**Required action:** Find each line below containing the word "article" and copy it.

**Given records:**
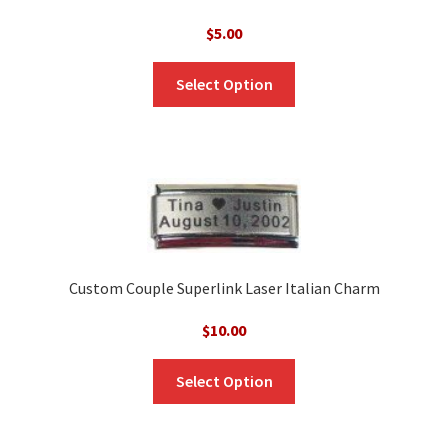
$
5.00
Select Option
Custom Couple Superlink Laser Italian Charm
$
10.00
Select Option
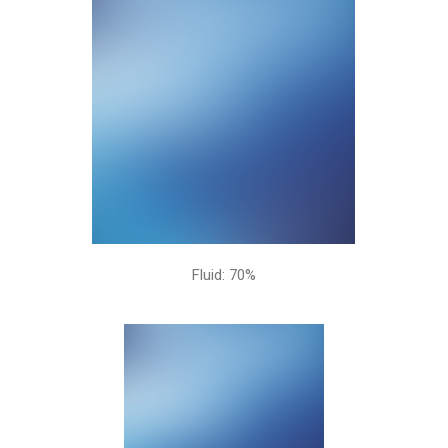
Fluid: 70%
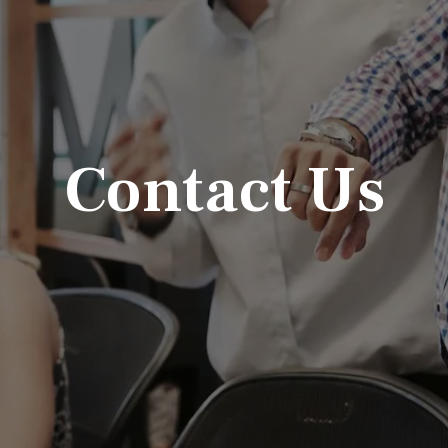
Contact Us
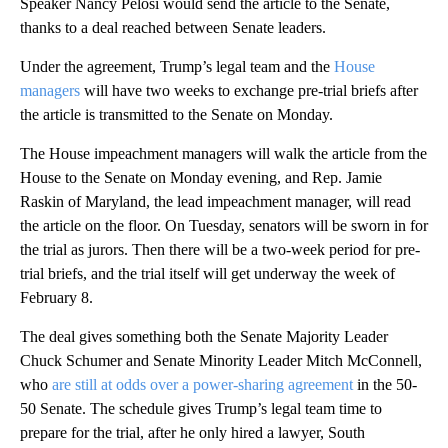
Speaker Nancy Pelosi would send the article to the Senate,
thanks to a deal reached between Senate leaders.
Under the agreement, Trump’s legal team and the
House
managers
will have two weeks to exchange pre-trial briefs after
the article is transmitted to the Senate on Monday.
The House impeachment managers will walk the article from the
House to the Senate on Monday evening, and Rep. Jamie
Raskin of Maryland, the lead impeachment manager, will read
the article on the floor. On Tuesday, senators will be sworn in for
the trial as jurors. Then there will be a two-week period for pre-
trial briefs, and the trial itself will get underway the week of
February 8.
The deal gives something both the Senate Majority Leader
Chuck Schumer and Senate Minority Leader Mitch McConnell,
who
are still at odds over a power-sharing agreement
in the 50-
50 Senate. The schedule gives Trump’s legal team time to
prepare for the trial, after he only hired a lawyer, South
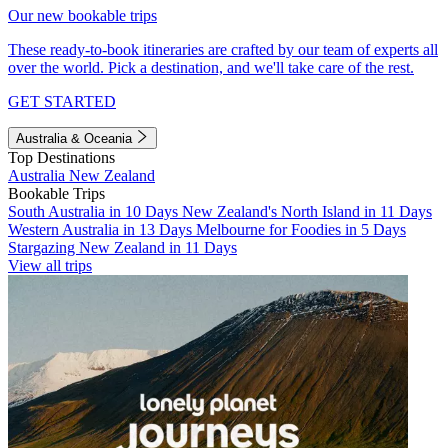
Our new bookable trips
These ready-to-book itineraries are crafted by our team of experts all
over the world. Pick a destination, and we'll take care of the rest.
GET STARTED
Australia & Oceania
Top Destinations
Australia
New Zealand
Bookable Trips
South Australia in 10 Days
New Zealand's North Island in 11 Days
Western Australia in 13 Days
Melbourne for Foodies in 5 Days
Stargazing New Zealand in 11 Days
View all trips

**Task answer:**
Speaker Nancy Pelosi would send the article to the Senate,
the article is transmitted to the Senate on Monday.
The House impeachment managers will walk the article from the
the article on the floor. On Tuesday, senators will be sworn in for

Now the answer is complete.